Wednesday, December 16, 2009

Food Preservation: Canning

We used to have a raspberry bush that was very productive. We could usually get a pint of berries a day, even with small animals snitching bites. We made the best raspberry jam with those berries.

What's really interesting bout canning is that it was the result of an X-prize set up by Napoleon who was trying to find a way to feed his army more reliably and less hardship on the local farmers then living off of the land. Armies had become too large to pull that off.

Nicolas Appert won the 12,000 franc prize with a process that not only preserved food but killed off any microorganisms that could spoil the food. That was the start of the water bath canning process. Some competitors canned their foods without the water bath part of the process and a lot of people died from food poisoning. It would be some 50 years until Louis Pasteur would figure out why and how to prevent it.

It was our sad duty not to long ago to help an elderly brother in our ward remove a lot of old home canned goods from his basement. His wife had been an avid canner, and had died a few months before; since he was going to move into a daughters home he was donating it. We did find some very old items way in the back corner that was labeled in the '70s that we just tossed but most was in surprisingly good condition.
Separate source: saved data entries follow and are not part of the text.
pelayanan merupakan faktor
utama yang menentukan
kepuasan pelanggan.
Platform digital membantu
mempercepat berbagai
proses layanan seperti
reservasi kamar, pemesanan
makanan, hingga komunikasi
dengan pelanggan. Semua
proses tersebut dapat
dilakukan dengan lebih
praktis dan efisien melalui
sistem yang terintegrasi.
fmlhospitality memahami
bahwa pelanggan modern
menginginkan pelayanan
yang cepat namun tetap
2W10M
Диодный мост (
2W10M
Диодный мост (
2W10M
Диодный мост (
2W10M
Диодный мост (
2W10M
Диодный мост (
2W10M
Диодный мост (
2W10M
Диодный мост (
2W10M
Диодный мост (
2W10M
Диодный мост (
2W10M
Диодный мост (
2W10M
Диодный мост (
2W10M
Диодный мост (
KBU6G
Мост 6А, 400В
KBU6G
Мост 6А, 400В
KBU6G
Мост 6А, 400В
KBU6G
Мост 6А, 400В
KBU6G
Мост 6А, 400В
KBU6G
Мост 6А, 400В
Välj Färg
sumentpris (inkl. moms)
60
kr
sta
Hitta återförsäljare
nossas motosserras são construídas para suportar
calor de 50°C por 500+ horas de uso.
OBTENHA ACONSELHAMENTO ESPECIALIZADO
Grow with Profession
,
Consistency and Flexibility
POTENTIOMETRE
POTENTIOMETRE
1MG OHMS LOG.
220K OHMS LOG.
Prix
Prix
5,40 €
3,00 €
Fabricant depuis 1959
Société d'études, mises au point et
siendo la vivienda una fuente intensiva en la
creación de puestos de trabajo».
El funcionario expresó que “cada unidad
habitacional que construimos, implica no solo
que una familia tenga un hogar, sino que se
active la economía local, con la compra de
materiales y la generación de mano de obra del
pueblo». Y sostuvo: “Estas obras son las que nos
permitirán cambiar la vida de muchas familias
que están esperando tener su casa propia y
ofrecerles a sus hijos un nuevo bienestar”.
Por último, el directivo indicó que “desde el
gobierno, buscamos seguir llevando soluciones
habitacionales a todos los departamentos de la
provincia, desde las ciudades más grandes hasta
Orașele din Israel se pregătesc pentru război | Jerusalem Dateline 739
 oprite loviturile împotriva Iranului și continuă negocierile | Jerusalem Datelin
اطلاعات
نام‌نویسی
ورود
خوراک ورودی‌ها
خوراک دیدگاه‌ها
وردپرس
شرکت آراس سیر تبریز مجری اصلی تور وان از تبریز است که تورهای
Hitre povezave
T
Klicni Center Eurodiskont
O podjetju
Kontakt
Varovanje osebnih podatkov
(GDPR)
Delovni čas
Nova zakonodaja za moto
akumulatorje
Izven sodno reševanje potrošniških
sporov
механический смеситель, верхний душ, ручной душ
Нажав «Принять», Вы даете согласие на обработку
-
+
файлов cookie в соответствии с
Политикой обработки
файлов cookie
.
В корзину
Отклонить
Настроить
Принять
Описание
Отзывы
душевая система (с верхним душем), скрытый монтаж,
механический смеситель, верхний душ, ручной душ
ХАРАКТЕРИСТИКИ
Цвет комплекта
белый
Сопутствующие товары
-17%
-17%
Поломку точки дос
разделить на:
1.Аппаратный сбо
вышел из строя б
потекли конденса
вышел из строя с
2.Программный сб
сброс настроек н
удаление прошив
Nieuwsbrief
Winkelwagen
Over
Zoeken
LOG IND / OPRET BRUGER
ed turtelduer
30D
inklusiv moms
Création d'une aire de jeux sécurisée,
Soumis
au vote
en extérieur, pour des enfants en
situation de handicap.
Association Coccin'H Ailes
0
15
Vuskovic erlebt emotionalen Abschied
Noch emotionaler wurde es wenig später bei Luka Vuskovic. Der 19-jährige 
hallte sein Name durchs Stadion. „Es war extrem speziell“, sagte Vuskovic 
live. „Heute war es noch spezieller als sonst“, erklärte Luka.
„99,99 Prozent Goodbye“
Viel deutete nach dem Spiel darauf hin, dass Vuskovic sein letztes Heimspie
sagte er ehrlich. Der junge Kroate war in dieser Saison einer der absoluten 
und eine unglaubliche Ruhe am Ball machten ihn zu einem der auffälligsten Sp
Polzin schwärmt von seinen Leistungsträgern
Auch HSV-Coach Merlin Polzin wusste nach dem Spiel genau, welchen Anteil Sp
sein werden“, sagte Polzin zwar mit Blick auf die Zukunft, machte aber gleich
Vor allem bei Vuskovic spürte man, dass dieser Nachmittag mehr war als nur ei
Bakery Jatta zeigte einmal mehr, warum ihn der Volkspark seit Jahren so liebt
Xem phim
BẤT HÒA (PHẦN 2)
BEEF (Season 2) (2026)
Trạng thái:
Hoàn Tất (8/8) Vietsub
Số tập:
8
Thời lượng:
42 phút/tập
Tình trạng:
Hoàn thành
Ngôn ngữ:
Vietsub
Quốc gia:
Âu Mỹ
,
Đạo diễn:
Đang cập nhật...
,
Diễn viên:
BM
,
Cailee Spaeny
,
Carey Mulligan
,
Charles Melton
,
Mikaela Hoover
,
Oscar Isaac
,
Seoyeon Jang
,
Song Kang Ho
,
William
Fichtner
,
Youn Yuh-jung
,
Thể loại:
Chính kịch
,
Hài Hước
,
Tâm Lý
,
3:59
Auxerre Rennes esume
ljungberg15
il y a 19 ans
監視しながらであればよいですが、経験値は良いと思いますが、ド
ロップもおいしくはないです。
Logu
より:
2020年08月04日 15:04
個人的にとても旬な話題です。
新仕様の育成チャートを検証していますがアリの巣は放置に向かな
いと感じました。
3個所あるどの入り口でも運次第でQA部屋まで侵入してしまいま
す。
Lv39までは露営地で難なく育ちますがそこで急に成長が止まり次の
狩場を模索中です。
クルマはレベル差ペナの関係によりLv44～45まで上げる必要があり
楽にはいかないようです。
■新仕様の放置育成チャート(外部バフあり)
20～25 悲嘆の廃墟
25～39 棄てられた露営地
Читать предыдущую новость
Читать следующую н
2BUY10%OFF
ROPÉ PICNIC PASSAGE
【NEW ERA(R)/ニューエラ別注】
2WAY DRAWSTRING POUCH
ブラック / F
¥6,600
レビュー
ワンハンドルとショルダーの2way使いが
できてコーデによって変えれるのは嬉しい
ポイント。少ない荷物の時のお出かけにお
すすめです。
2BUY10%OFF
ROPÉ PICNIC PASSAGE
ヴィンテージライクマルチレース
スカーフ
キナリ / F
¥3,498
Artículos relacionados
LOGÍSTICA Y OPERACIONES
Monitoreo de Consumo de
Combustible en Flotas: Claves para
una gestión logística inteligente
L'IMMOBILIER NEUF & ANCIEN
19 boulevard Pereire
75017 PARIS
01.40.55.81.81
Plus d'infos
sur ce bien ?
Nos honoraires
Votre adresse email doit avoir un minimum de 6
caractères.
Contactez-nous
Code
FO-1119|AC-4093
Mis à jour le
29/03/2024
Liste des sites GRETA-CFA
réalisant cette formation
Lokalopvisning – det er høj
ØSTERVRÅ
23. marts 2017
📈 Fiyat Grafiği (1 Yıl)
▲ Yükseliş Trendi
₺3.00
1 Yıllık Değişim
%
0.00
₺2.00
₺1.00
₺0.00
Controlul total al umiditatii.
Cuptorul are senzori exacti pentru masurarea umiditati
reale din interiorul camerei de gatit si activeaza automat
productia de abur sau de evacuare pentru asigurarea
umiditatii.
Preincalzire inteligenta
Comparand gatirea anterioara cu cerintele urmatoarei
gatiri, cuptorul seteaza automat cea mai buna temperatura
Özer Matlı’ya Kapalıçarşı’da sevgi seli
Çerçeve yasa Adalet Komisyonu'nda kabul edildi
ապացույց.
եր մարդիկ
Mostly canning is about taking the harvest from summer and fall and preserving it for the cold of winter. It also comes in handy to buy food when it is least expensive and saving it for later. It is a great frugality trick.

Canning is a lot like baking, there is relatively little room for error so following the recipe precisely is important.Now the bible of canning is the Ball Blue Book of Canning. It has been the standard for decades.

Canners come in 2 sizes, quart and pint, we have a pint-sized one and our niece has a quart-sized one and I have come to the conclusion that quart is better since you can do pints in it as well, an aftermarket pint holder is not a big expense.


There are 2 forms of canning, water-bath and pressure canning. Water-bath cooks the food at the boiling point and is good for high acid foods like fruit, pickles and tomato sauce. Pressure canning uses a pressure canner to increase the temperature to 240°F which kills everything so you can can low-acid foods such as meats.